Assigned task:
The records below are made of lines; count those holding the word "devices" and give the number only.

Stored items
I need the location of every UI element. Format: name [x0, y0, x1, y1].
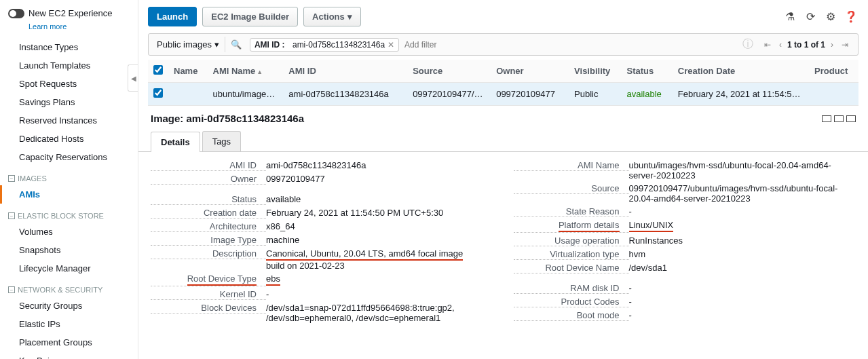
add-filter-input[interactable]: [399, 37, 738, 52]
col-visibility[interactable]: Visibility: [569, 60, 621, 83]
ec2-image-builder-button[interactable]: EC2 Image Builder: [202, 7, 298, 26]
col-ami-id[interactable]: AMI ID: [283, 60, 407, 83]
select-all-checkbox[interactable]: [153, 65, 163, 75]
layout-split-icon[interactable]: [834, 115, 844, 122]
k-architecture: Architecture: [151, 221, 266, 232]
v-creation-date: February 24, 2021 at 11:54:50 PM UTC+5:3…: [266, 208, 493, 218]
detail-tabs: Details Tags: [138, 124, 868, 152]
pager-prev[interactable]: ‹: [776, 40, 785, 50]
col-ami-name[interactable]: AMI Name▲: [208, 60, 284, 83]
sidebar-item-security-groups[interactable]: Security Groups: [0, 297, 138, 315]
info-icon[interactable]: ⓘ: [738, 37, 757, 52]
sort-asc-icon: ▲: [257, 69, 263, 75]
sidebar-collapse-handle[interactable]: ◀: [128, 64, 138, 92]
chevron-down-icon: ▾: [347, 12, 352, 22]
k-block-devices: Block Devices: [151, 303, 266, 314]
pager-next[interactable]: ›: [828, 40, 836, 50]
sidebar-item-lifecycle-manager[interactable]: Lifecycle Manager: [0, 259, 138, 278]
table-row[interactable]: ubuntu/images… ami-0d758c1134823146a 099…: [148, 83, 858, 106]
sidebar-item-instance-types[interactable]: Instance Types: [0, 38, 138, 56]
new-experience-label: New EC2 Experience: [29, 8, 113, 18]
col-name[interactable]: Name: [168, 60, 208, 83]
pager-first[interactable]: ⇤: [761, 40, 774, 50]
k-ram-disk-id: RAM disk ID: [514, 283, 629, 294]
actions-dropdown[interactable]: Actions ▾: [303, 7, 361, 26]
sidebar-group-ebs[interactable]: −ELASTIC BLOCK STORE: [0, 204, 138, 223]
gear-icon[interactable]: ⚙: [823, 10, 838, 24]
cell-name: [168, 83, 208, 106]
v-block-devices: /dev/sda1=snap-072d11ffd95664698:8:true:…: [266, 303, 493, 323]
v-ami-name: ubuntu/images/hvm-ssd/ubuntu-focal-20.04…: [629, 160, 856, 181]
cell-owner: 099720109477: [491, 83, 569, 106]
cell-status: available: [622, 83, 673, 106]
sidebar-item-dedicated-hosts[interactable]: Dedicated Hosts: [0, 130, 138, 148]
k-creation-date: Creation date: [151, 208, 266, 219]
col-product[interactable]: Product: [809, 60, 858, 83]
k-status: Status: [151, 194, 266, 205]
k-virtualization-type: Virtualization type: [514, 249, 629, 260]
details-grid: AMI IDami-0d758c1134823146a Owner0997201…: [138, 152, 868, 359]
sidebar-item-spot-requests[interactable]: Spot Requests: [0, 75, 138, 93]
sidebar-group-images[interactable]: −IMAGES: [0, 166, 138, 185]
new-experience-toggle-row: New EC2 Experience: [0, 5, 138, 21]
sidebar-group-network-security[interactable]: −NETWORK & SECURITY: [0, 278, 138, 297]
v-source: 099720109477/ubuntu/images/hvm-ssd/ubunt…: [629, 183, 856, 204]
filter-tag-ami-id: AMI ID : ami-0d758c1134823146a ✕: [250, 38, 399, 52]
v-usage-operation: RunInstances: [629, 235, 856, 246]
v-boot-mode: -: [629, 310, 856, 320]
visibility-scope-dropdown[interactable]: Public images ▾: [151, 37, 225, 52]
sidebar-item-reserved-instances[interactable]: Reserved Instances: [0, 111, 138, 130]
tab-tags[interactable]: Tags: [202, 131, 241, 151]
launch-button[interactable]: Launch: [148, 7, 197, 26]
cell-visibility: Public: [569, 83, 621, 106]
sidebar-item-key-pairs[interactable]: Key Pairs: [0, 352, 138, 359]
col-creation-date[interactable]: Creation Date: [673, 60, 809, 83]
v-state-reason: -: [629, 206, 856, 216]
pager-last[interactable]: ⇥: [839, 40, 851, 50]
sidebar-item-capacity-reservations[interactable]: Capacity Reservations: [0, 148, 138, 166]
v-root-device-name: /dev/sda1: [629, 263, 856, 273]
remove-filter-icon[interactable]: ✕: [388, 40, 394, 50]
col-owner[interactable]: Owner: [491, 60, 569, 83]
k-ami-id: AMI ID: [151, 160, 266, 171]
layout-bottom-icon[interactable]: [846, 115, 856, 122]
v-image-type: machine: [266, 235, 493, 245]
layout-full-icon[interactable]: [822, 115, 831, 122]
pager: ⇤ ‹ 1 to 1 of 1 › ⇥: [757, 40, 855, 50]
sidebar-item-launch-templates[interactable]: Launch Templates: [0, 56, 138, 75]
v-ram-disk-id: -: [629, 283, 856, 293]
v-owner: 099720109477: [266, 174, 493, 184]
chevron-down-icon: ▾: [214, 39, 219, 50]
sidebar-item-snapshots[interactable]: Snapshots: [0, 241, 138, 259]
sidebar-item-placement-groups[interactable]: Placement Groups: [0, 333, 138, 352]
sidebar-item-elastic-ips[interactable]: Elastic IPs: [0, 315, 138, 333]
help-icon[interactable]: ❓: [844, 10, 858, 24]
sidebar-item-savings-plans[interactable]: Savings Plans: [0, 93, 138, 111]
flask-icon[interactable]: ⚗: [782, 10, 797, 24]
v-ami-id: ami-0d758c1134823146a: [266, 160, 493, 170]
search-icon: 🔍: [225, 39, 247, 50]
k-boot-mode: Boot mode: [514, 310, 629, 321]
detail-panel-header: Image: ami-0d758c1134823146a: [138, 106, 868, 124]
row-checkbox[interactable]: [153, 88, 163, 98]
sidebar-item-amis[interactable]: AMIs: [0, 185, 138, 204]
new-experience-toggle[interactable]: [8, 9, 24, 18]
v-virtualization-type: hvm: [629, 249, 856, 259]
k-ami-name: AMI Name: [514, 160, 629, 171]
sidebar-item-volumes[interactable]: Volumes: [0, 223, 138, 241]
k-state-reason: State Reason: [514, 206, 629, 217]
k-root-device-type: Root Device Type: [151, 273, 266, 286]
cell-source: 099720109477/…: [407, 83, 491, 106]
refresh-icon[interactable]: ⟳: [803, 10, 818, 24]
v-status: available: [266, 194, 493, 204]
k-source: Source: [514, 183, 629, 194]
col-status[interactable]: Status: [622, 60, 673, 83]
col-source[interactable]: Source: [407, 60, 491, 83]
filter-bar: Public images ▾ 🔍 AMI ID : ami-0d758c113…: [148, 33, 858, 56]
k-root-device-name: Root Device Name: [514, 263, 629, 273]
learn-more-link[interactable]: Learn more: [29, 22, 67, 31]
k-image-type: Image Type: [151, 235, 266, 246]
sidebar: New EC2 Experience Learn more Instance T…: [0, 0, 138, 359]
tab-details[interactable]: Details: [151, 132, 200, 152]
toolbar: Launch EC2 Image Builder Actions ▾ ⚗ ⟳ ⚙…: [138, 0, 868, 33]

Task output:
2